## What is expected
Report, as a bare number, how many lines of the material below contain the word "cadeau".

## Data excerpts
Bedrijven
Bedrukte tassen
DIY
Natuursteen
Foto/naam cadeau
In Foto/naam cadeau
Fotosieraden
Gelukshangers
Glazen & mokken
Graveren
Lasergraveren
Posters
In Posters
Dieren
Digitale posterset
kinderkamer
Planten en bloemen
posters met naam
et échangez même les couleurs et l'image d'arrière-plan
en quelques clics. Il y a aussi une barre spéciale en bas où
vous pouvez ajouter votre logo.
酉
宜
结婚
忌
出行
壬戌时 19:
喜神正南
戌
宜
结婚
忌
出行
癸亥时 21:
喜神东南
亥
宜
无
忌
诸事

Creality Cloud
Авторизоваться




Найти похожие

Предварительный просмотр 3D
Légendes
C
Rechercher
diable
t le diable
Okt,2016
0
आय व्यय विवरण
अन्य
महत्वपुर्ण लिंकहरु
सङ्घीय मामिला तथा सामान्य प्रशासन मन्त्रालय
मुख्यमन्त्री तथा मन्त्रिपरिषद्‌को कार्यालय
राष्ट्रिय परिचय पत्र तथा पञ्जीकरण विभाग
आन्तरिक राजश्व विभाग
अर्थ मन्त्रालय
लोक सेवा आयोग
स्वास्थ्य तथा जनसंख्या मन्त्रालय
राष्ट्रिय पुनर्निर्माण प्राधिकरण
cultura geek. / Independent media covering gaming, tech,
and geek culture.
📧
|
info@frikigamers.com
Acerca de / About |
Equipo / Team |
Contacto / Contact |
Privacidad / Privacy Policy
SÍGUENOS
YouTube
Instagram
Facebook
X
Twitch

## Worked solution
2